Psychedelics, birincil etkisi sıradan olmayan bilinç durumlarını (psychedelic deneyimler veya "tripler" olarak bilinir) tetiklemek olan bir halüsinojenik ilaç sınıfıdır. Bu, belirli psikolojik, görsel ve işitsel değişikliklere ve genellikle önemli ölçüde değişmiş bir bilinç durumuna neden olur. En büyük bilimsel ve kültürel etkiye sahip olan "klasik" psychedelic'ler meskalin, LSD, psilosibin ve DMT'dir.
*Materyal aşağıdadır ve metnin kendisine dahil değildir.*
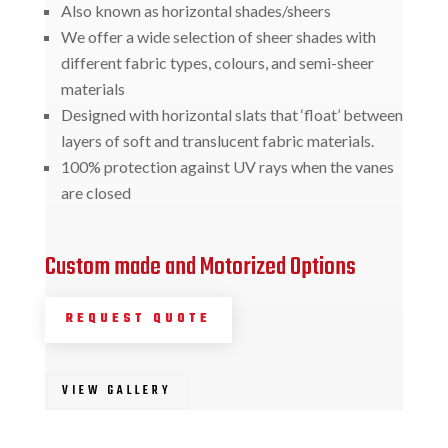
Also known as horizontal shades/sheers
We offer a wide selection of sheer shades with
different fabric types, colours, and semi-sheer
materials
Designed with horizontal slats that ‘float’ between
layers of soft and translucent fabric materials.
100% protection against UV rays when the vanes
are closed
Custom made and Motorized Options
REQUEST QUOTE
VIEW GALLERY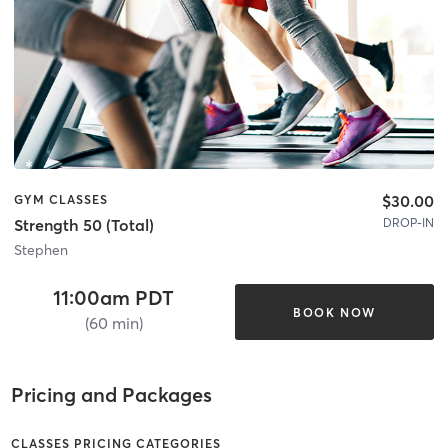
$30.00
GYM CLASSES
DROP-IN
Strength 50 (Total)
Stephen
11:00am PDT
BOOK NOW
(60 min)
Pricing and Packages
CLASSES PRICING CATEGORIES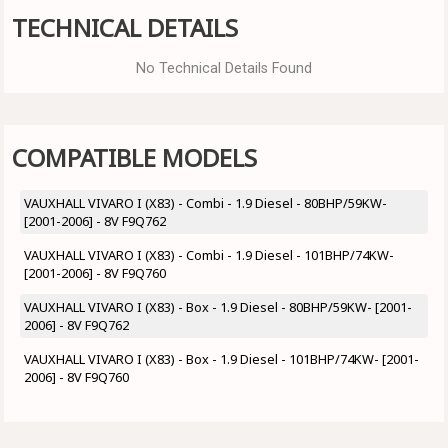
TECHNICAL DETAILS
No Technical Details Found
COMPATIBLE MODELS
VAUXHALL VIVARO I (X83) - Combi - 1.9 Diesel - 80BHP/59KW-
[2001-2006] - 8V F9Q762
VAUXHALL VIVARO I (X83) - Combi - 1.9 Diesel - 101BHP/74KW-
[2001-2006] - 8V F9Q760
VAUXHALL VIVARO I (X83) - Box - 1.9 Diesel - 80BHP/59KW- [2001-
2006] - 8V F9Q762
VAUXHALL VIVARO I (X83) - Box - 1.9 Diesel - 101BHP/74KW- [2001-
2006] - 8V F9Q760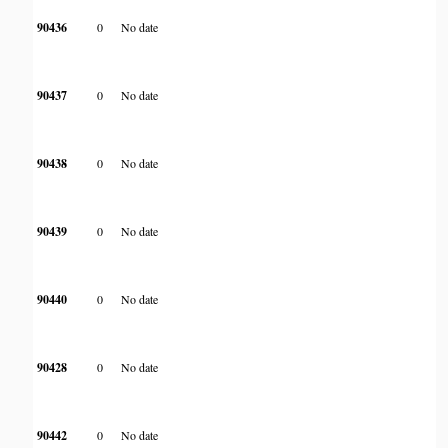
90436
0
No date
90437
0
No date
90438
0
No date
90439
0
No date
90440
0
No date
90428
0
No date
90442
0
No date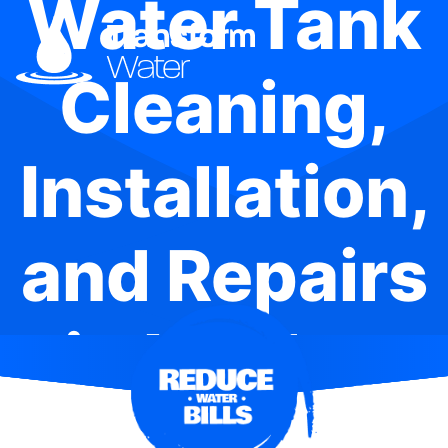
Water Tank
Cleaning,
Installation,
and Repairs
in Henley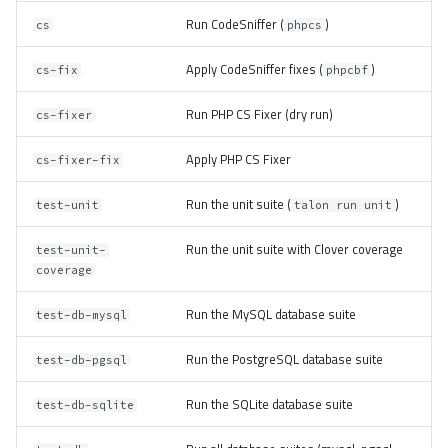
Run CodeSniffer (
)
cs
phpcs
Apply CodeSniffer fixes (
)
cs-fix
phpcbf
Run PHP CS Fixer (dry run)
cs-fixer
Apply PHP CS Fixer
cs-fixer-fix
Run the unit suite (
)
test-unit
talon run unit
Run the unit suite with Clover coverage
test-unit-
coverage
Run the MySQL database suite
test-db-mysql
Run the PostgreSQL database suite
test-db-pgsql
Run the SQLite database suite
test-db-sqlite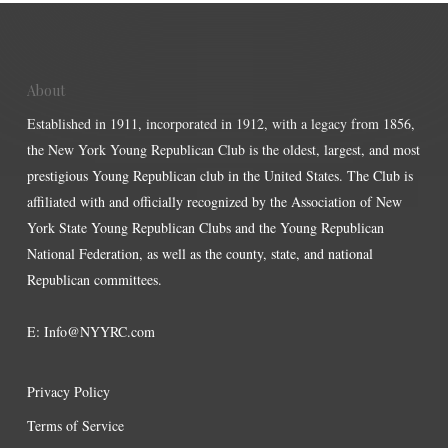
About
Established in 1911, incorporated in 1912, with a legacy from 1856,
the New York Young Republican Club is the oldest, largest, and most
prestigious Young Republican club in the United States. The Club is
affiliated with and officially recognized by the Association of New
York State Young Republican Clubs and the Young Republican
National Federation, as well as the county, state, and national
Republican committees.
E:
Info@NYYRC.com
Privacy Policy
Terms of Service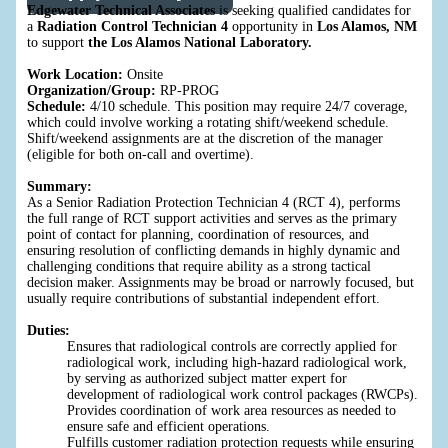
Edgewater Technical Associates
is seeking qualified candidates for
a
Radiation Control Technician 4
opportunity in
Los Alamos, NM
to support
the Los Alamos National Laboratory.
Work Location:
Onsite
Organization/Group:
RP-PROG
Schedule:
4/10 schedule. This position may require 24/7 coverage,
which could involve working a rotating shift/weekend schedule.
Shift/weekend assignments are at the discretion of the manager
(eligible for both on-call and overtime).
Summary:
As a Senior Radiation Protection Technician 4 (RCT 4), performs
the full range of RCT support activities and serves as the primary
point of contact for planning, coordination of resources, and
ensuring resolution of conflicting demands in highly dynamic and
challenging conditions that require ability as a strong tactical
decision maker. Assignments may be broad or narrowly focused, but
usually require contributions of substantial independent effort.
Duties:
Ensures that radiological controls are correctly applied for
radiological work, including high-hazard radiological work,
by serving as authorized subject matter expert for
development of radiological work control packages (RWCPs).
Provides coordination of work area resources as needed to
ensure safe and efficient operations.
Fulfills customer radiation protection requests while ensuring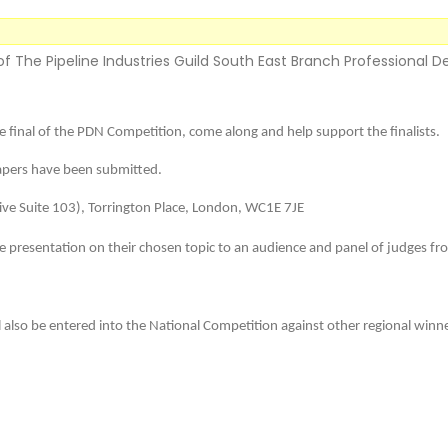
 of The Pipeline Industries Guild South East Branch Professional 
he final of the PDN Competition, come along and help support the finalists.
papers have been submitted.
ive Suite 103), Torrington Place, London, WC1E 7JE
te presentation on their chosen topic to an audience and panel of judges fro
ill also be entered into the National Competition against other regional winn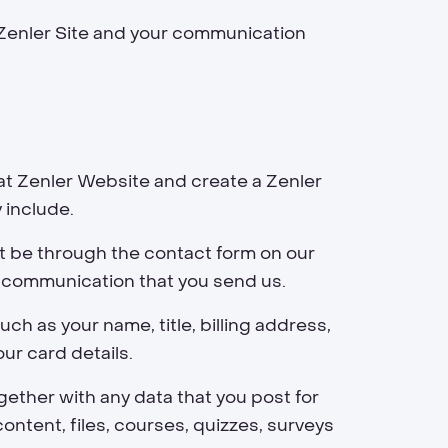
 Zenler Site and your communication
at Zenler Website and create a Zenler
 include.
t be through the contact form on our
r communication that you send us.
ch as your name, title, billing address,
ur card details.
ether with any data that you post for
ontent, files, courses, quizzes, surveys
Psychedelic ilaçların çoğu üç kimyasal bileşik ailesinden birine girer: triptaminler, fenetilaminler veya lizergamidler ve çoğu serotonin 2A reseptör agonizmi yoluyla etki etme eğilimindedir. Bileşikler serotonin 5-HT2A reseptörlerine bağlandığında, beyinde duyusal algı ve biliş ile ilgili kilit devrelerin aktivitesini modüle ederler, ancak psychedeliclerin 5-HT2A reseptörü aracılığıyla algı ve bilişte nasıl değişikliklere neden olduğu tam olarak bilinmemektedir, ancak varsayılan mod ağ aktivitesindeki azalma ve sonuç olarak beyindeki bölgeler arasındaki artan işlevsel bağlantı, psychedelic deneyimin, özellikle de ego ölümünün altında yatan en ilgili farmakolojik mekanizmalardan biri olabilir. Psychedelic deneyim sıklıkla meditasyonda yaşananlar, mistik deneyimler ve ölüme yakın deneyimler gibi sıradan olmayan bilinç biçimleriyle karşılaştırılır ve bunların da kısmen değişmiş varsayılan mod ağ aktivitesi tarafından desteklendiği görülmektedir. Ego ölümü olgusu sıklıkla psychedelic deneyimin temel bir özelliği olarak tanımlanmaktadır.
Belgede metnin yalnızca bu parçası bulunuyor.